Required action: Your answer should hold all lines of the entries that include the word "relacji".

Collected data
^^^^
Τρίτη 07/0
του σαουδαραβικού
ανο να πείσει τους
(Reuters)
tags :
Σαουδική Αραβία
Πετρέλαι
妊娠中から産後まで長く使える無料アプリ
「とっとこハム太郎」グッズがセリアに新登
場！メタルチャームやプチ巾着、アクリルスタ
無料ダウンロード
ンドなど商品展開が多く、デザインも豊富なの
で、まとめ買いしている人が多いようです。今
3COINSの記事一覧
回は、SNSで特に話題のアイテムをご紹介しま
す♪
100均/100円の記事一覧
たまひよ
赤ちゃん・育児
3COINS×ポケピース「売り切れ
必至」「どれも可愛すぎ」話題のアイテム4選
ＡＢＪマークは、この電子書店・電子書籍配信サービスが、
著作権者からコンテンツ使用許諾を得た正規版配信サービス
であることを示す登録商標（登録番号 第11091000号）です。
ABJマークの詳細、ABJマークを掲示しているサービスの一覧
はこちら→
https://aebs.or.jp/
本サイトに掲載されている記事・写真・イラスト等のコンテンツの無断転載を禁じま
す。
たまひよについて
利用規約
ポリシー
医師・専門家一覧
^^^^
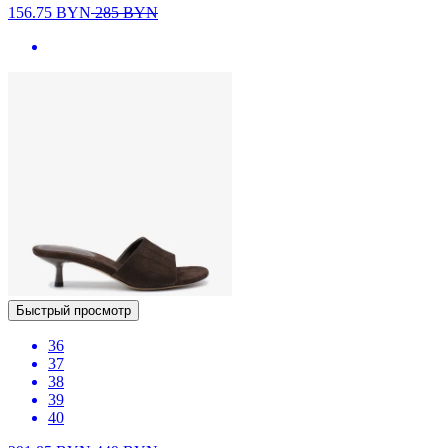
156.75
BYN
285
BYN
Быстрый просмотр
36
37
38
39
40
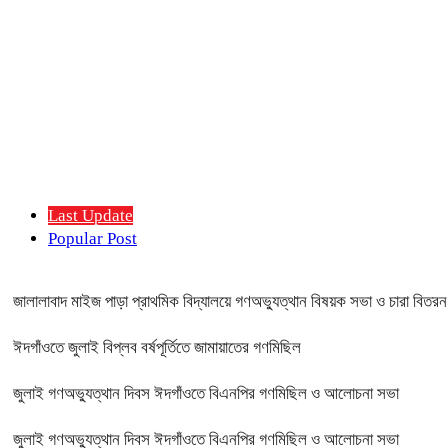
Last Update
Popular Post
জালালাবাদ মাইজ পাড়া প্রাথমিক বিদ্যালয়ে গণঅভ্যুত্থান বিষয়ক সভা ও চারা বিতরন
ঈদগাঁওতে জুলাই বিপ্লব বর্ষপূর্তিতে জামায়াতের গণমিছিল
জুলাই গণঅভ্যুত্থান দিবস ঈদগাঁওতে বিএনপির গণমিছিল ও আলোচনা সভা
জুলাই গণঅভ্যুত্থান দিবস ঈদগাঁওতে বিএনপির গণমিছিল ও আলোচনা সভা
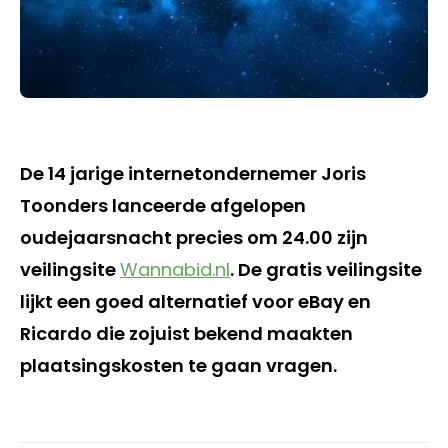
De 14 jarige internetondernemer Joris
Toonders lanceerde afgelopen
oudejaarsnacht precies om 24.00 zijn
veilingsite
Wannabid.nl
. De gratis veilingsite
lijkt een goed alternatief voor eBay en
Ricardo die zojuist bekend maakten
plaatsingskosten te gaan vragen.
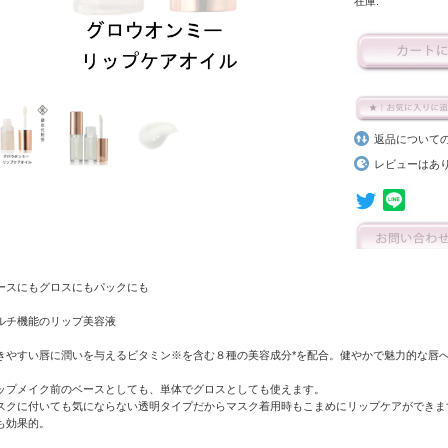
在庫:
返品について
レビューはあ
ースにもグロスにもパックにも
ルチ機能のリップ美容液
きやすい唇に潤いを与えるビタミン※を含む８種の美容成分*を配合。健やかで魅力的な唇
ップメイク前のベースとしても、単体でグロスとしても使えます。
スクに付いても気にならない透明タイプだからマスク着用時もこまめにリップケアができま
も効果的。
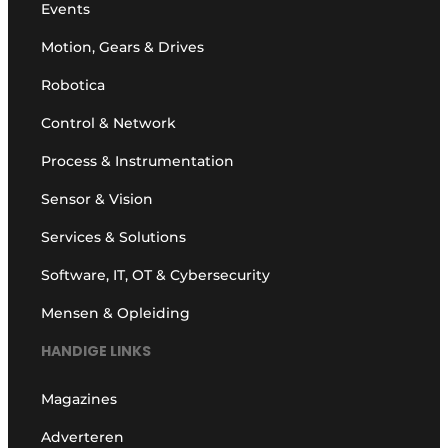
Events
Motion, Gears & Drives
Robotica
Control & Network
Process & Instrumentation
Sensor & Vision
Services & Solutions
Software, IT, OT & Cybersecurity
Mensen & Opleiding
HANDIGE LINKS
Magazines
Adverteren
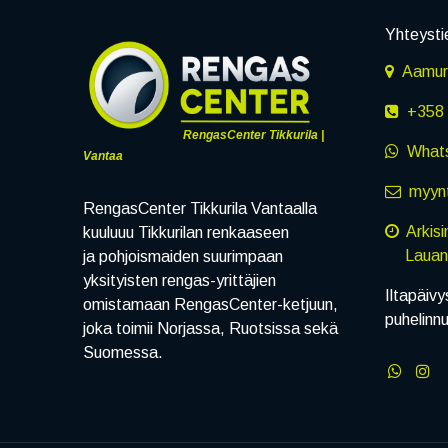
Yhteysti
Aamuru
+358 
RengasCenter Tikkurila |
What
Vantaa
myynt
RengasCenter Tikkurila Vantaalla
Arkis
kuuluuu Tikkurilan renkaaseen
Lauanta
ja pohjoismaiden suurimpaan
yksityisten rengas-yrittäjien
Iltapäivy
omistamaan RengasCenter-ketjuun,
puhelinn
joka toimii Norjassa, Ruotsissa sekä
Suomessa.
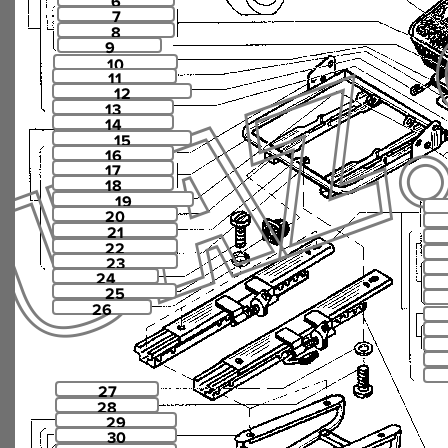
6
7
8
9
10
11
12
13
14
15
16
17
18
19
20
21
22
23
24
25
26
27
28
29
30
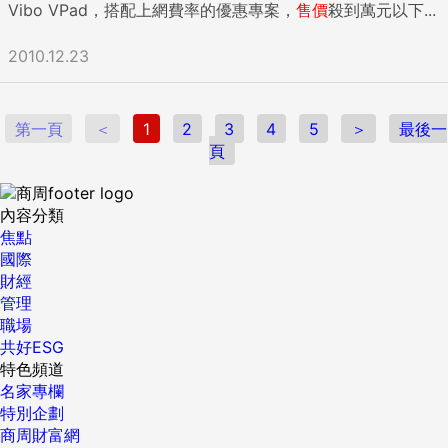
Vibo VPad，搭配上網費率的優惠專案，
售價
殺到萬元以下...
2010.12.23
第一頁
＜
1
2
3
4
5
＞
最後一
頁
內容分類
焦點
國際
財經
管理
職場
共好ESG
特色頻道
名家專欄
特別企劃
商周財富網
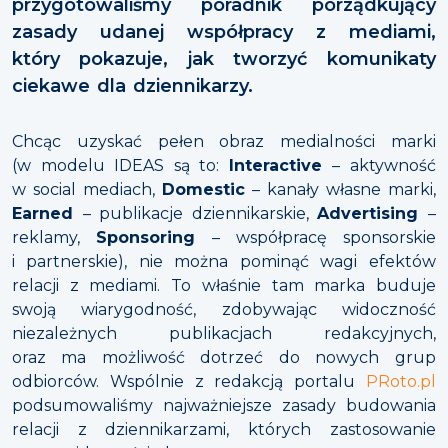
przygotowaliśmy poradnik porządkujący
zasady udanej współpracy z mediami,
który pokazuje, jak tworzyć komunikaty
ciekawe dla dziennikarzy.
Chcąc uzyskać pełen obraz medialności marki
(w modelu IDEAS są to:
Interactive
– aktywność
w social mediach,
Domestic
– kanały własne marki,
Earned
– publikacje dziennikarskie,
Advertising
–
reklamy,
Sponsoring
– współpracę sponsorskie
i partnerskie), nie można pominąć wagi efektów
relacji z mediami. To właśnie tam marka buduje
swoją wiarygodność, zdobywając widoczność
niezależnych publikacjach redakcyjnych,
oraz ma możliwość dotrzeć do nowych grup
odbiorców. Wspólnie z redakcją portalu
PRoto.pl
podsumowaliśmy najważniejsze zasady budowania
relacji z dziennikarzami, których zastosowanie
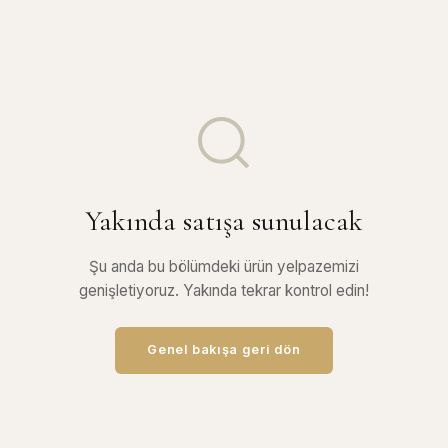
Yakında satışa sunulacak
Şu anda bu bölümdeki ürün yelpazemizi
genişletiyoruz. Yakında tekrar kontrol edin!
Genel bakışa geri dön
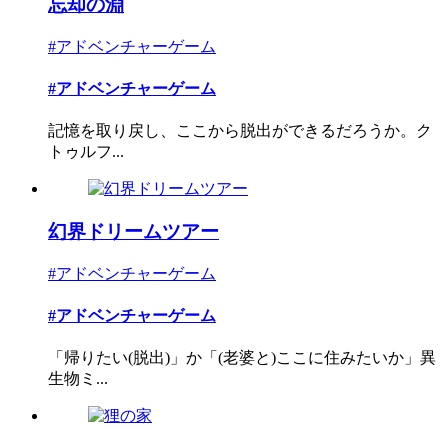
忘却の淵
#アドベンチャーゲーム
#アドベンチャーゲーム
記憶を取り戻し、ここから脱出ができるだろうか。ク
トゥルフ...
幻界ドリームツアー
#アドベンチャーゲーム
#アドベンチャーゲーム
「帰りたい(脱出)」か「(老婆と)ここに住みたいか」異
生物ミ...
^^^^
Answer to this exercise:
relacji z mediami. To właśnie tam marka buduje
relacji z dziennikarzami, których zastosowanie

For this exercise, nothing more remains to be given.